YOUR TASK | Scan the entries and state how many lines contain "Mitversicherung". Write no other text.

MATERIAL TO PROCESS |
━━━━━━━━━━━━━━━━━━━━━━━━━━━━━━

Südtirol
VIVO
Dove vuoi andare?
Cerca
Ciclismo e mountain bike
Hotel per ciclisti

━━━━━━━━━━━━━━━━━━━━━━━━━━━━━━

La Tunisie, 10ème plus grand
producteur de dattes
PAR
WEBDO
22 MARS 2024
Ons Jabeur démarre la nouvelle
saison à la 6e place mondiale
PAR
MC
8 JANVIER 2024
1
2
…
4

━━━━━━━━━━━━━━━━━━━━━━━━━━━━━━

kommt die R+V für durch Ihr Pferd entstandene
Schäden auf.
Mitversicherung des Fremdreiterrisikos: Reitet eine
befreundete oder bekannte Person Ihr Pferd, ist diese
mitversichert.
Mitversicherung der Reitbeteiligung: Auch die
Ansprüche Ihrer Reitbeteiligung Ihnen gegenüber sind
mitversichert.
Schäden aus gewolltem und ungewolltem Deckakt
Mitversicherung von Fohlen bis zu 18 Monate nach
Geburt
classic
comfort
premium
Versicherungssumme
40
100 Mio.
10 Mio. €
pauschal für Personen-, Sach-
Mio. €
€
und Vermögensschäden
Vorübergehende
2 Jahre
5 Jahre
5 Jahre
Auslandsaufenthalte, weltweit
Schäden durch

━━━━━━━━━━━━━━━━━━━━━━━━━━━━━━

YOUR SOLUTION | 3